Se confirmada, a rocha gigante aproximaria a rede de serviços de valor de longo prazo do JPMorgan de colocar os titãs dos fundos de hedge de Nova York e os fundadores da tecnologia do Vale do Silício.
Em 2024, Dimon recebeu até US$ 39 milhões, um aumento de mais de 8% em relação ao ano anterior, em remuneração que inclui um salário base de US$ 1,5 milhão, um bônus em dinheiro de US$ 5 milhões e US$ 32,5 milhões em bônus baseados em desempenho.
A executiva-chefe da Citizens, Jane Fraser, e o CEO da Goldman Sachs, David Salomon, ganharam até US$ 100 milhões em 2025, informou o Times, citando documentos regulatórios. No ano passado, as ações do Citi e do Goldman subiram mais de 65% e 53%, respectivamente.
Os representantes do JPMorgan, Goldman Sachs e Citi não quiseram comentar.

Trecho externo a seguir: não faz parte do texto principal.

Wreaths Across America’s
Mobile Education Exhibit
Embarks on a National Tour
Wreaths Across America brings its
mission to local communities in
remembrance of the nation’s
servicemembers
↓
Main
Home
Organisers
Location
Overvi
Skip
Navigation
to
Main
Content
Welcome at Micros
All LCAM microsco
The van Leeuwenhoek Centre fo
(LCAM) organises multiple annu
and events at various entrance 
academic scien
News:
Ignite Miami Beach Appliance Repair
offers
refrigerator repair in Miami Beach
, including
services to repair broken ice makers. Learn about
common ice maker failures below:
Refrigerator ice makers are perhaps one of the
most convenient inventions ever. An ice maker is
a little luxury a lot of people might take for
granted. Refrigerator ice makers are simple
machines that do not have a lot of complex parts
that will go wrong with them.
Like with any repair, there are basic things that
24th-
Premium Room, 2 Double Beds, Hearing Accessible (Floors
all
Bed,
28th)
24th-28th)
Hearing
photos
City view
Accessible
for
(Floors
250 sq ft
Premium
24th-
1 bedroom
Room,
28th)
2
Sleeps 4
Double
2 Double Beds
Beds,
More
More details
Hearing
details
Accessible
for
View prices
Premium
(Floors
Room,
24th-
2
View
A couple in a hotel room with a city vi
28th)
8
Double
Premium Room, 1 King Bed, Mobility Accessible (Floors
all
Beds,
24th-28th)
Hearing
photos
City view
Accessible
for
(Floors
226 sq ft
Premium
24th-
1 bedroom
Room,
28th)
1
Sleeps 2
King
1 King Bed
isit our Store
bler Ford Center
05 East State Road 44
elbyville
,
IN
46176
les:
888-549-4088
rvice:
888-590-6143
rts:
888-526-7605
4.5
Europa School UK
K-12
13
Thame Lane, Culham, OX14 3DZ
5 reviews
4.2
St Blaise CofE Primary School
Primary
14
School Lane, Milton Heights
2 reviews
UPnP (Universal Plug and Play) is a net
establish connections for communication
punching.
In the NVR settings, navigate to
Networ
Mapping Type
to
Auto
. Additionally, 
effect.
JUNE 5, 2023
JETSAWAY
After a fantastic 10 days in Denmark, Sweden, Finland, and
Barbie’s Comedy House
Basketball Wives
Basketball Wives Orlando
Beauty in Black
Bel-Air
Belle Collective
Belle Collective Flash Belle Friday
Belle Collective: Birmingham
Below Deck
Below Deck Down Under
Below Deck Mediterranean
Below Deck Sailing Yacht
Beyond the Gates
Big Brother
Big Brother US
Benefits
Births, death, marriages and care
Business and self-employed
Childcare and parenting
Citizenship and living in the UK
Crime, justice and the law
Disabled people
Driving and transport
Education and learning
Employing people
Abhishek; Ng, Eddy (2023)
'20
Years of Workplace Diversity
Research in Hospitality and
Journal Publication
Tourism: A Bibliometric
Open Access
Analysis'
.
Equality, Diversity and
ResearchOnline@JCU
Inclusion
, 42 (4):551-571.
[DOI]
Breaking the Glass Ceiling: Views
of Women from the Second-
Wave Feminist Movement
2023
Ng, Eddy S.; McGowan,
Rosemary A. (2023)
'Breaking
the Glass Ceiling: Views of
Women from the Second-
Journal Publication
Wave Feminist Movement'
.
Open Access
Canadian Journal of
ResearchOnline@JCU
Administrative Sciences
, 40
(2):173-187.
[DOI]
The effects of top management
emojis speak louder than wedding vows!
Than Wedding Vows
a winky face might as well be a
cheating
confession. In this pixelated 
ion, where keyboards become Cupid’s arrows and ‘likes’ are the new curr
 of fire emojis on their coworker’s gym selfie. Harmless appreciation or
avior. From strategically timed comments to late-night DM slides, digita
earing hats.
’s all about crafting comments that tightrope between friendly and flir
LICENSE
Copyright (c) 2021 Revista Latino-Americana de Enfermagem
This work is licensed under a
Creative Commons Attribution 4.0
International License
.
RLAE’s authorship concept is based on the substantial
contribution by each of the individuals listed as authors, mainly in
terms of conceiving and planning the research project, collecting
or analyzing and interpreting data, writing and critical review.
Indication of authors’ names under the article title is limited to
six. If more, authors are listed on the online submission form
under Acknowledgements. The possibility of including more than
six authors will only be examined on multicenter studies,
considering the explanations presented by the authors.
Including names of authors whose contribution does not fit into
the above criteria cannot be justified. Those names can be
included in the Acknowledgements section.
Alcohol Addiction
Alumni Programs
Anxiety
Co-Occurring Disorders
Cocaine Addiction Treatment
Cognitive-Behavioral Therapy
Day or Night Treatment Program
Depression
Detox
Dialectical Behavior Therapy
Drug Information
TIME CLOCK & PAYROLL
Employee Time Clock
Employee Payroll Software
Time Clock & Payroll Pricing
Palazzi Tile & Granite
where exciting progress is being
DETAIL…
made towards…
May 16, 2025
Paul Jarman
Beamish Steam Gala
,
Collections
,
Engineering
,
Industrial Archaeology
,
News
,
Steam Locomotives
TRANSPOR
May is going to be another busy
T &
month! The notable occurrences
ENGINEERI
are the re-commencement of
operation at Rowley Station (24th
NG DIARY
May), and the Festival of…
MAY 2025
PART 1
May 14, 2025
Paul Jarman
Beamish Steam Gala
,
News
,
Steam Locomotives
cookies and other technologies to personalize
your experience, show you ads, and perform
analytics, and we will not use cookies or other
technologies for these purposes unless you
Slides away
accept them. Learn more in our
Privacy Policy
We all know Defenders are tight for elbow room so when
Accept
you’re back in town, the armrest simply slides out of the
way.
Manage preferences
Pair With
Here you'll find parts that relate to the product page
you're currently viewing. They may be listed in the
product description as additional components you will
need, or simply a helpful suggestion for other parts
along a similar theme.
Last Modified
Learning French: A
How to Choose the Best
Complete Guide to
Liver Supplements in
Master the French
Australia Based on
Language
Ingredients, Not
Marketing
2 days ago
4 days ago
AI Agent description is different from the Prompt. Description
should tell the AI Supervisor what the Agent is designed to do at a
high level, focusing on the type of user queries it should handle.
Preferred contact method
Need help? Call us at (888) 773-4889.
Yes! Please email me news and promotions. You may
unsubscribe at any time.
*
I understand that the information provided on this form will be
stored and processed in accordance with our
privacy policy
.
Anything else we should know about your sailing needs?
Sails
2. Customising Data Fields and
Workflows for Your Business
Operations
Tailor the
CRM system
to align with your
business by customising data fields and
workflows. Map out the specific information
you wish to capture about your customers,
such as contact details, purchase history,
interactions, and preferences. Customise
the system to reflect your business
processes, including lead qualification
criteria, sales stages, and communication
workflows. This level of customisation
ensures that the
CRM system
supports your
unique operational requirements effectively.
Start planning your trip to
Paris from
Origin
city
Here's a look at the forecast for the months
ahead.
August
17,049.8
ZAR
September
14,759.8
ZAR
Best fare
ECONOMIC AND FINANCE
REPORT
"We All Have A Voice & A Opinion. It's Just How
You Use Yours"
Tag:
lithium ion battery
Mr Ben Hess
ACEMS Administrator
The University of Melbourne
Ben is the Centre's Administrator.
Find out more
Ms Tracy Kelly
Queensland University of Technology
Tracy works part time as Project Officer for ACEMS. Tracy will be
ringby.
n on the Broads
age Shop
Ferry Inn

O JPMorgan normalmente divulga informações sobre o pacote de remuneração de capital do executivo no início do ano, quando divulga seus resultados financeiros anuais. O megabanco de Wall Street deverá divulgar seus números para 2025 em 13 de janeiro.
Dimon tem sido um crítico veemente das regras destinadas a manter os bancos a resistir às tempestades financeiras, forçando-os a deter mais capital nos seus balanços. O plano, conhecido como Basileia III, faria com que os principais credores aumentassem a reserva de emergência em 9%.
A administração Trump pressionou por regras de capital específicas mais rigorosas que teriam exigido que os bancos reservassem reservas maiores de activos semelhantes a dinheiro para evitar perdas, sinalizando ao mesmo tempo um toque mais leve no acesso a activos monopolistas.
Os reguladores dos EUA também recuaram nos esforços internacionais para finalizar essas normas, uma medida que permite aos bancos mobilizar mais capital em empréstimos, negociações e negociações.